The partnership is now actively at work securing the capital needed to fund the planned expansion, which includes a new pedestrian village to be built upon private land adjacent to the current Bear Valley Lodge, with retail, dining and plans for up to 350 residential units, as well as the installation of a new 1.5-mile high-speed chairlift that would link the village at 7,100 feet of elevation to the ski area at Koala Rocks at 8,200 feet, several new ski runs for all abilities returning to the village, employee housing and mountain top dining. An outdoor amphitheater for summer activities is proposed next to the base terminal of the Village Lift.

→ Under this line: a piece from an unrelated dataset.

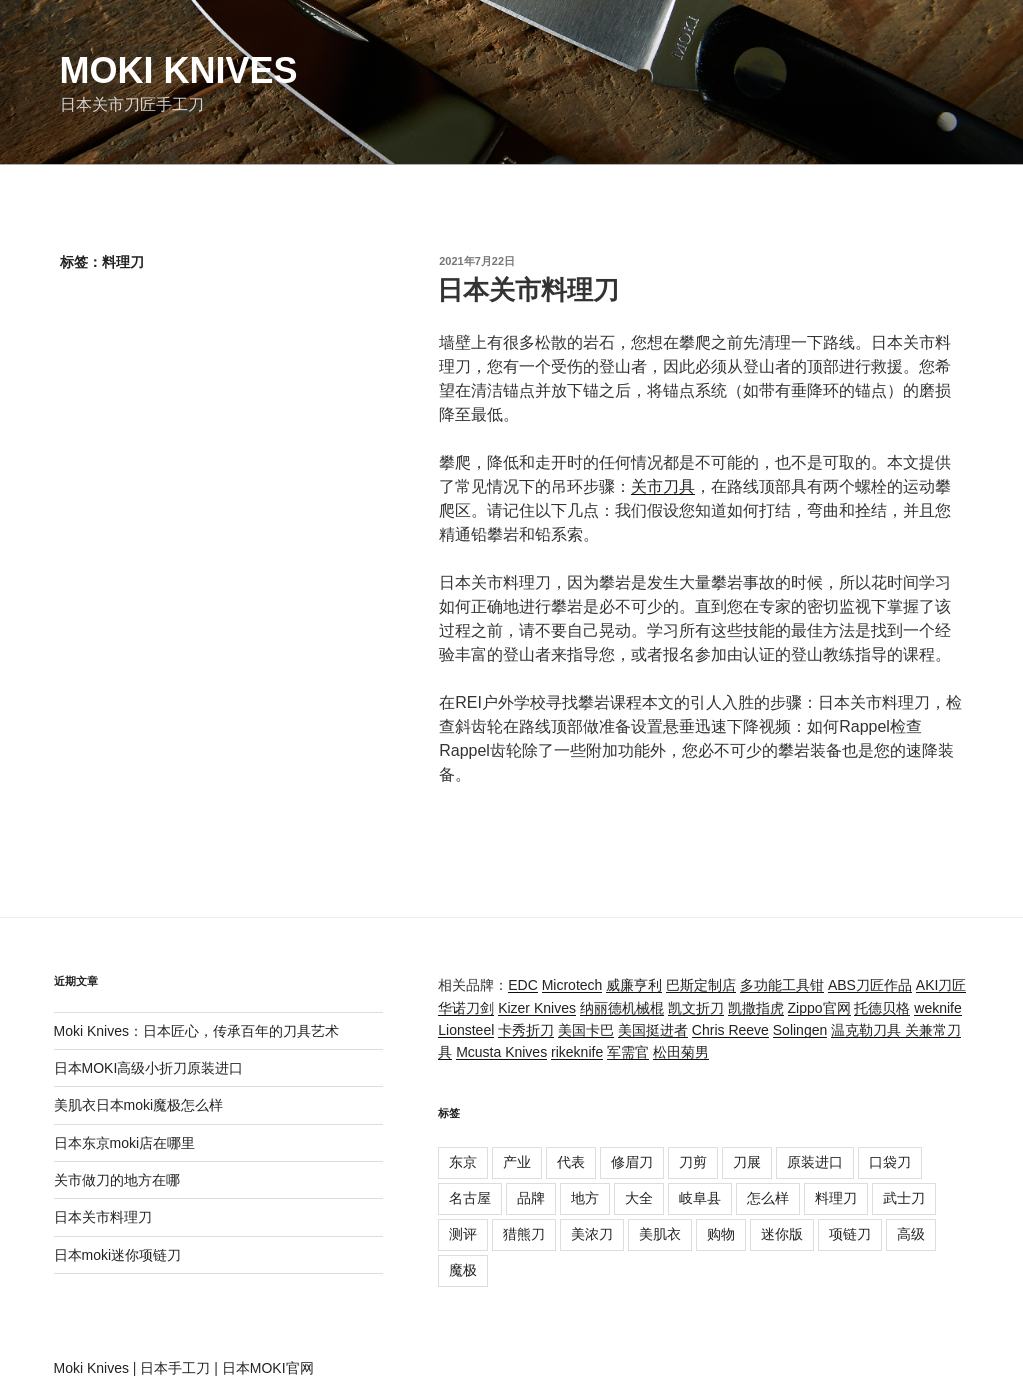 Image resolution: width=1023 pixels, height=1400 pixels. What do you see at coordinates (660, 1234) in the screenshot?
I see `美肌衣` at bounding box center [660, 1234].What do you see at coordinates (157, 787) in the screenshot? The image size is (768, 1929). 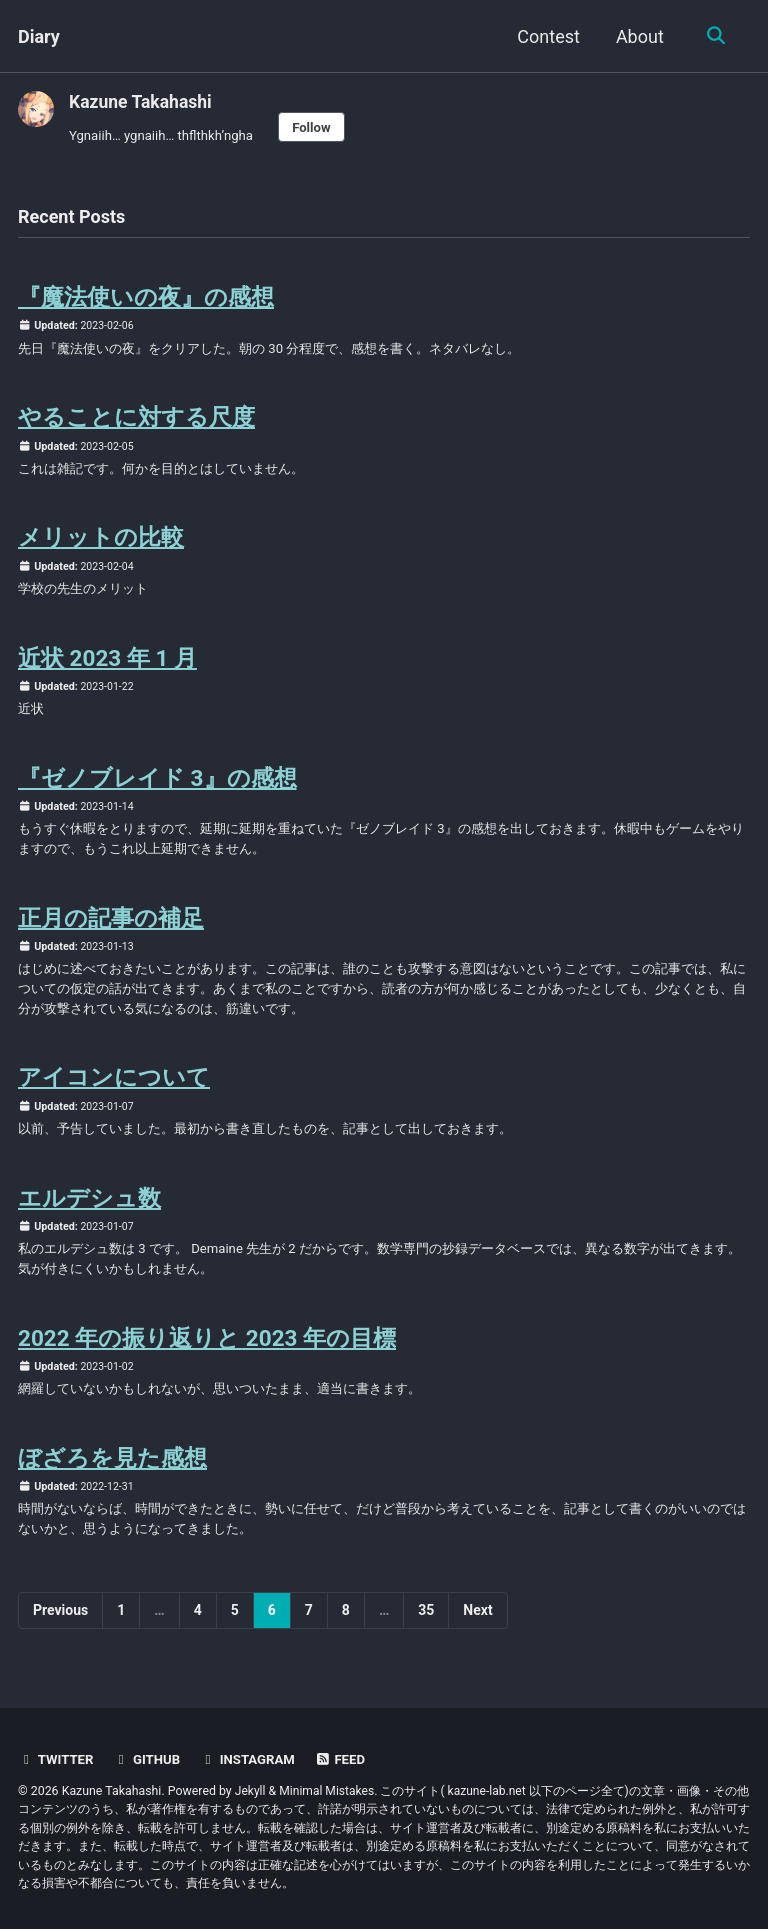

“I don’t see the future expansion as changing anything about the unique mountain village living experience that Bear Valley families now enjoy,” said Terry Woodrow, an Alpine County Supervisor. “In addition, it will introduce more families to the area and will help expand economic opportunities in our region. The community is pleased that the Bear Valley ownership group pursued this long regulatory process through to completion and we are looking forward to the future expansion and redevelopment.”
The town of Bear Valley is not currently connected to the ski area by a ski lift. Instead, residents and guests either drive or take a ski area shuttle bus to the ski area’s day lodge. In addition to the proposed new Bear Valley Village, the proposed new ski trails would also access Bear Valley roads from various locations along the western, northern, and eastern boundaries of the town, thus providing ski-in/ski-out access to much of the town. Because the Village Lift would access the top of the mountain, requiring passengers to ski or snowboard down to the day lodge, those needing equipment or beginner lessons would still need to ride or drive to the ski area from town. The ski area therefore expects to continue providing a shuttle bus service.
“We’re quite confident that we will secure funding for the expansion,” noted Finch. “Bear Valley represents one of the last great development opportunities in the Sierra. It is the closest multi-facet resort to many of the residents of the Bay Area, and will forever feel uncrowded and unspoiled. Completing all these entitlements is a huge accomplishment but it is just the start. Any meaningful next steps will require a great deal of capital and we want to build on our current momentum.”
Finch also noted that he is seeing positive change in the local and national real estate market after several years of depressed pricing and sales. “While we are still some ways away from a total recovery, the movement is finally in the right direction,” he said.
“Alpine County is one of those truly special places in the Sierra and among its greatest assets are two of the best ski resorts in California,” stated Michael Berry, longtime CEO of Kirkwood and now President of the National Ski Area Association (NSAA). “I see Bear Valley Mountain as one those rare gems that with a caring group of investors can pursue a renovation and expansion plan that will create a truly unique destination…a place where families can gather and enjoy a spectacular mountain resort summer and winter.”